**Work to complete**
The entries that follow include a run beginning at the line with "Colour Pencils" and ending at the line with "me steps page."; restate that run word for word and leave the rest out.

━━━ Data under study

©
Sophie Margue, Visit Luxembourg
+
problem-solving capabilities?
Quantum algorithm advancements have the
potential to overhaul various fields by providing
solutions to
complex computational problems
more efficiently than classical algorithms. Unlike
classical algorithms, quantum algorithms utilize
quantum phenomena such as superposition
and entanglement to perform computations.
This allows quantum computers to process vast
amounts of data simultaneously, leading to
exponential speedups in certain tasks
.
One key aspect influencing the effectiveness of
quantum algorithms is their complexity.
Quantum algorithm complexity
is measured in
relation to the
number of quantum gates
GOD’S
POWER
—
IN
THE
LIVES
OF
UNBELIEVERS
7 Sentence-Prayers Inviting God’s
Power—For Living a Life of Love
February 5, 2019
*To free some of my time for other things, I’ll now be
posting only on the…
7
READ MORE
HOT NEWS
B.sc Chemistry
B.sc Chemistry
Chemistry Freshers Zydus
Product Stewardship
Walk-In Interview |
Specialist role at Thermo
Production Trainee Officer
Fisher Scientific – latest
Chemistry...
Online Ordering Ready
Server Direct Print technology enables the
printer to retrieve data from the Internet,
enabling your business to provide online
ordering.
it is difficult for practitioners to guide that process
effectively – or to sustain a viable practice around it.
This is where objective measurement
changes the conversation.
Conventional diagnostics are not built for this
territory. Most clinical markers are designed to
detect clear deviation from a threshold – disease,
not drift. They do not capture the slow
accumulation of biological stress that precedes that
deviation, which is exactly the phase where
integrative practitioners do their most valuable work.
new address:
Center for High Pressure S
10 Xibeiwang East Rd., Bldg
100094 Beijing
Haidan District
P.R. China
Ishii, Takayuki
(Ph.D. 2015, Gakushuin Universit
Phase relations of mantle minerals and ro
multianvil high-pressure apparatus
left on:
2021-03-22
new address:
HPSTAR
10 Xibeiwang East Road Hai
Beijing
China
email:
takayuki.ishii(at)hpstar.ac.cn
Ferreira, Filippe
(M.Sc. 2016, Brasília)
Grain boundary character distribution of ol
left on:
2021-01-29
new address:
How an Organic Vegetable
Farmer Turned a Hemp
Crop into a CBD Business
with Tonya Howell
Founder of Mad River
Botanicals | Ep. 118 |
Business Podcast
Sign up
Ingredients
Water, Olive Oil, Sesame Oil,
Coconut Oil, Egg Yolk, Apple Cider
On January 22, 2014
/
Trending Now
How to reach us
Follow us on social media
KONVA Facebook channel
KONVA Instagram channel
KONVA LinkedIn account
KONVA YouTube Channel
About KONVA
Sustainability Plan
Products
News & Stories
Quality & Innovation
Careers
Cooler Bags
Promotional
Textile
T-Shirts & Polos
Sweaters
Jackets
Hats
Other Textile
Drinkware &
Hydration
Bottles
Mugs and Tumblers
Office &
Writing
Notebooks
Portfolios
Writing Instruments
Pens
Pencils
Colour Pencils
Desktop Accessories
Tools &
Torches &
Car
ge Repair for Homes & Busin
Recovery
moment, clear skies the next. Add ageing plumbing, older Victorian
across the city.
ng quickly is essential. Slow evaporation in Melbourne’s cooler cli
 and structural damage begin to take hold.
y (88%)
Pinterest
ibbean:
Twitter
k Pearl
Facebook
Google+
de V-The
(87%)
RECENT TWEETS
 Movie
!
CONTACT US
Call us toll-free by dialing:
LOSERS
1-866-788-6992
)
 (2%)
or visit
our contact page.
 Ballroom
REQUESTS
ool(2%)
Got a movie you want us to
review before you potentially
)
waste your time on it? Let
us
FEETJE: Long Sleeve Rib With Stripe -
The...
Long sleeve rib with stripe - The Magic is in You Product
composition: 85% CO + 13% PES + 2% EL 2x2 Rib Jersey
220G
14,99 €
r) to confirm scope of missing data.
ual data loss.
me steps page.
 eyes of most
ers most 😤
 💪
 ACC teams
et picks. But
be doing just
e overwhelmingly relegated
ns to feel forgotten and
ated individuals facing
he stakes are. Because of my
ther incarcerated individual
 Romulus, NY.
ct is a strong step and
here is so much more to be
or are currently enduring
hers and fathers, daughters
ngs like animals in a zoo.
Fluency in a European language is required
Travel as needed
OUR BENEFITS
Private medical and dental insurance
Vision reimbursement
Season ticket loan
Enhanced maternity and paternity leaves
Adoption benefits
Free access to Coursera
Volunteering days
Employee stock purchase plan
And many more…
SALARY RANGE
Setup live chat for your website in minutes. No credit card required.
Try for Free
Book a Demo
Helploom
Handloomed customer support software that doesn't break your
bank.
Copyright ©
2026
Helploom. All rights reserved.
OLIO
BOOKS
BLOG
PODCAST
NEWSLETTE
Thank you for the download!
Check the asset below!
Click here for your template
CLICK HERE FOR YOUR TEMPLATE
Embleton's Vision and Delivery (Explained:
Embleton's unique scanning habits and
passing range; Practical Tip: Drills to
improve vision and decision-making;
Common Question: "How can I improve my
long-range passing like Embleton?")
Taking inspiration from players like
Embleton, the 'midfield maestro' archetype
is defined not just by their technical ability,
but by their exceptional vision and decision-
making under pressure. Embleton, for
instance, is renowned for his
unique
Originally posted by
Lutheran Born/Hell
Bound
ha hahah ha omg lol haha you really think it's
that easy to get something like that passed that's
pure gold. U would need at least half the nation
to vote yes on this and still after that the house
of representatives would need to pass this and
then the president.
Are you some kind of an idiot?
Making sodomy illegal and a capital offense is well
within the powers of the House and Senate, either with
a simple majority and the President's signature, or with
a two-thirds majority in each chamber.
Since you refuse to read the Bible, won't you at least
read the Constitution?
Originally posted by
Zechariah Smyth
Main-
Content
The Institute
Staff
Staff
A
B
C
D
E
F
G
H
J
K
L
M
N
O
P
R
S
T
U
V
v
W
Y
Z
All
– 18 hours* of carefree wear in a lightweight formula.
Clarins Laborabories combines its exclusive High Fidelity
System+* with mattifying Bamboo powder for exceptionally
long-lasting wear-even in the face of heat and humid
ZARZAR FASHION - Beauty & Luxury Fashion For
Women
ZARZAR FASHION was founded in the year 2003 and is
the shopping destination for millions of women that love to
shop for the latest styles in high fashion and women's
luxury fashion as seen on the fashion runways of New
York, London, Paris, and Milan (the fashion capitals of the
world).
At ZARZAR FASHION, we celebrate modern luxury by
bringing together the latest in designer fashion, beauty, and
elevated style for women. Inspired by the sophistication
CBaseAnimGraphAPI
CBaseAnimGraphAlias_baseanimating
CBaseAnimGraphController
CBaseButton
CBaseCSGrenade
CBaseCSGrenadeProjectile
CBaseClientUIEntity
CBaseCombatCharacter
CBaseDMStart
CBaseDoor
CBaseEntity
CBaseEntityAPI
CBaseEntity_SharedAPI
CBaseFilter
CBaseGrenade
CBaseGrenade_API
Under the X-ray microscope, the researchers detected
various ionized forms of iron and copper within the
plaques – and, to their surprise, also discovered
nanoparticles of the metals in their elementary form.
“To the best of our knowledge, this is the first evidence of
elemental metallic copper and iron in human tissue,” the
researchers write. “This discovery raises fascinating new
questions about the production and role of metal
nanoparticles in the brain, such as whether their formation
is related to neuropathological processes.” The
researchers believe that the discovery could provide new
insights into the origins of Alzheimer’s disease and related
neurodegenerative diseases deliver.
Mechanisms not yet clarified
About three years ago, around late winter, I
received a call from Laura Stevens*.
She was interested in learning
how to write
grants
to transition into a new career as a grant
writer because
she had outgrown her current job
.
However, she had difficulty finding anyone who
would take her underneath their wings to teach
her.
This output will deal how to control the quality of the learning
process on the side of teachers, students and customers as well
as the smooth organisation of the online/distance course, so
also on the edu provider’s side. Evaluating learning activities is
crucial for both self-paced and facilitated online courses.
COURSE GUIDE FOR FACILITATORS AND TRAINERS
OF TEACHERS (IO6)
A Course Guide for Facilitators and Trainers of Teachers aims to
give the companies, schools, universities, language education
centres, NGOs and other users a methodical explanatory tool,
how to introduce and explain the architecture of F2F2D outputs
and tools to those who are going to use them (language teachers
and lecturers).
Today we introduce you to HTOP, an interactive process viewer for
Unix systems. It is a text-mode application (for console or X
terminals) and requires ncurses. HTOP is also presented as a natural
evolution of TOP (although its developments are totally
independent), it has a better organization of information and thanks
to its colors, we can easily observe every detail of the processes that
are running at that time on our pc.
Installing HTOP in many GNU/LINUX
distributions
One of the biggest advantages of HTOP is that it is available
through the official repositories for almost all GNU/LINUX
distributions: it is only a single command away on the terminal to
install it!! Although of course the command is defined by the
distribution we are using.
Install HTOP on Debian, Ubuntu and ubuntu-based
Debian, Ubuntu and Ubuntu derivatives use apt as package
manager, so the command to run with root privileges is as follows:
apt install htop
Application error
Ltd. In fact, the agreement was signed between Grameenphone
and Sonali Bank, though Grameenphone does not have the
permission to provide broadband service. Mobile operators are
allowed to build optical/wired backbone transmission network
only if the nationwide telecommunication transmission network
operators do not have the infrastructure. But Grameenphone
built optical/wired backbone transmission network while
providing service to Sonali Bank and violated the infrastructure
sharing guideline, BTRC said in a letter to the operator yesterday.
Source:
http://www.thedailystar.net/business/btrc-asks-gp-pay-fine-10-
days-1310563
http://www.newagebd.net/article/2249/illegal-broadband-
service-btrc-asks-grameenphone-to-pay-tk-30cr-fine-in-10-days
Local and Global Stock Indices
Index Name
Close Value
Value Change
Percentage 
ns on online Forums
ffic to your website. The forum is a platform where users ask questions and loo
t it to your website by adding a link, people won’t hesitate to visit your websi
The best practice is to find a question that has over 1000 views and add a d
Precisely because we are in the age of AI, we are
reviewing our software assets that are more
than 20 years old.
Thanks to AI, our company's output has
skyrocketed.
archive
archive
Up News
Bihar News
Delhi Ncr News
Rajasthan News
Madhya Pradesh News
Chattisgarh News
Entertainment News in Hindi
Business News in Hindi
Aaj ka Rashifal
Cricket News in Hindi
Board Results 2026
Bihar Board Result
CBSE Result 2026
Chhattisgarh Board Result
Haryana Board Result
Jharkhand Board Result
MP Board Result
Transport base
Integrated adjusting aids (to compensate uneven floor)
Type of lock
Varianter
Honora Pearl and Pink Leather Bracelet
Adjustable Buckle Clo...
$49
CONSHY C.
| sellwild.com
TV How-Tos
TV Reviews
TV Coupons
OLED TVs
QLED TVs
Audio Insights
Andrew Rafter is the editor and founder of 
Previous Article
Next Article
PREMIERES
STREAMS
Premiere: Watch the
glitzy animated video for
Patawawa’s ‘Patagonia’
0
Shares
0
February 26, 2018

━━━━━━

**Answer to the exercise**
Colour Pencils
Desktop Accessories
Tools &
Torches &
Car
ge Repair for Homes & Busin
Recovery
moment, clear skies the next. Add ageing plumbing, older Victorian
across the city.
ng quickly is essential. Slow evaporation in Melbourne’s cooler cli
 and structural damage begin to take hold.
y (88%)
Pinterest
ibbean:
Twitter
k Pearl
Facebook
Google+
de V-The
(87%)
RECENT TWEETS
 Movie
!
CONTACT US
Call us toll-free by dialing:
LOSERS
1-866-788-6992
)
 (2%)
or visit
our contact page.
 Ballroom
REQUESTS
ool(2%)
Got a movie you want us to
review before you potentially
)
waste your time on it? Let
us
FEETJE: Long Sleeve Rib With Stripe -
The...
Long sleeve rib with stripe - The Magic is in You Product
composition: 85% CO + 13% PES + 2% EL 2x2 Rib Jersey
220G
14,99 €
r) to confirm scope of missing data.
ual data loss.
me steps page.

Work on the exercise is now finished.